Exercise instructions: Say how many lines in the records contain the string "dužan". Nothing but the number should be given.

[[ Records shown open ]]

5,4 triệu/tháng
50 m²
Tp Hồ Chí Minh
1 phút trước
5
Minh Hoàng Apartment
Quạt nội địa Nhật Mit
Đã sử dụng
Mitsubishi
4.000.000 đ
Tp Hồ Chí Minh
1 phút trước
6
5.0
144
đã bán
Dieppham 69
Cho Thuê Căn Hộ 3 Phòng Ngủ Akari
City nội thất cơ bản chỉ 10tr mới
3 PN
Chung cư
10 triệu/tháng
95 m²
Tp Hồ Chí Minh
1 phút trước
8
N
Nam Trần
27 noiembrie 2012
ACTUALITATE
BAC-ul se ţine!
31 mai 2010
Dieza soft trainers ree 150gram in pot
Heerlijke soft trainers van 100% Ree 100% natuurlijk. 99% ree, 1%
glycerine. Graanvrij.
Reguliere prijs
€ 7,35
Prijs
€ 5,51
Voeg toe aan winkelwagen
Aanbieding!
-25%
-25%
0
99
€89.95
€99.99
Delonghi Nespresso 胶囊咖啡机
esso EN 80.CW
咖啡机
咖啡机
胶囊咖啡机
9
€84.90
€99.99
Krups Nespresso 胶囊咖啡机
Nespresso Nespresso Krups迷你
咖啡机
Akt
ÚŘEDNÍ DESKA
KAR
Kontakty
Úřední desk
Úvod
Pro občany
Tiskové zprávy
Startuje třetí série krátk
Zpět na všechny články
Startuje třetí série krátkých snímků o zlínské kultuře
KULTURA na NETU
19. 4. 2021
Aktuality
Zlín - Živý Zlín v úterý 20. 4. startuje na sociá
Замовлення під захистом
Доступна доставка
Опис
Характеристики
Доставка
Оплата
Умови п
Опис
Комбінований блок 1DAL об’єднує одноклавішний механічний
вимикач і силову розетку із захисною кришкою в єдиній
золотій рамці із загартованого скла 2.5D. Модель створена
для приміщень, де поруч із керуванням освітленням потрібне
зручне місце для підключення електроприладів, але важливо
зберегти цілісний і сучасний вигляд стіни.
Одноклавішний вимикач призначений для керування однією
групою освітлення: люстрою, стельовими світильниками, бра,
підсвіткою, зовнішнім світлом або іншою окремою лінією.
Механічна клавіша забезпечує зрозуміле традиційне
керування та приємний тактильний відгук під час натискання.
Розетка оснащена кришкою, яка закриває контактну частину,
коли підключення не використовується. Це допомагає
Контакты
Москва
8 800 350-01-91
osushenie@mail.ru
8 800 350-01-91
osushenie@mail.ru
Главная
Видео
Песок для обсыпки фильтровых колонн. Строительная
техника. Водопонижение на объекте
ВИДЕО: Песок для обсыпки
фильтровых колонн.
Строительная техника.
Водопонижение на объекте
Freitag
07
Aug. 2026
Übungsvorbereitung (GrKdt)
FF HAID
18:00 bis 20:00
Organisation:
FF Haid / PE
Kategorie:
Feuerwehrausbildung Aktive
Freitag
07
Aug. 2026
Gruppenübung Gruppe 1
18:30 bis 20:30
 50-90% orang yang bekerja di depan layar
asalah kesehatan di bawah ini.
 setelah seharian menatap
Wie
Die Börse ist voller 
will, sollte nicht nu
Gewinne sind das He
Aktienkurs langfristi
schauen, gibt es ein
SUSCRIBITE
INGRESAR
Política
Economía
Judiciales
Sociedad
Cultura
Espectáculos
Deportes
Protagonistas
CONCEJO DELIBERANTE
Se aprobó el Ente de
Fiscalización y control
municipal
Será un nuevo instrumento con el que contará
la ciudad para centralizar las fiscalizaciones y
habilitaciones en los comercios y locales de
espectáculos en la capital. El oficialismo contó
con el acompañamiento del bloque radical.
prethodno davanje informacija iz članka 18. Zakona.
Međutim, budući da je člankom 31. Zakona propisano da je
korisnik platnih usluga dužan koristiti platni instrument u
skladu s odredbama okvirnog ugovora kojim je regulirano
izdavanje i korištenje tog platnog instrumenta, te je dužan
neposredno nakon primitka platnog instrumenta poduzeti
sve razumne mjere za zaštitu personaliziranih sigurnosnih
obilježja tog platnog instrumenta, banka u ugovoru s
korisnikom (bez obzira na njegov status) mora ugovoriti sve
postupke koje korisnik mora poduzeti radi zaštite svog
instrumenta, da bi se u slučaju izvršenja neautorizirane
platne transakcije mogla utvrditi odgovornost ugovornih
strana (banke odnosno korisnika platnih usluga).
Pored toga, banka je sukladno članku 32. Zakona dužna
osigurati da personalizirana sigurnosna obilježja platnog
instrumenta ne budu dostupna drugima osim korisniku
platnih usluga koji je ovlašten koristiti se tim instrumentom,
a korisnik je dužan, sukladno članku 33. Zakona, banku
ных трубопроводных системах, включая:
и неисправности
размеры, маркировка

[[ Records shown closed ]]

Exercise result: 3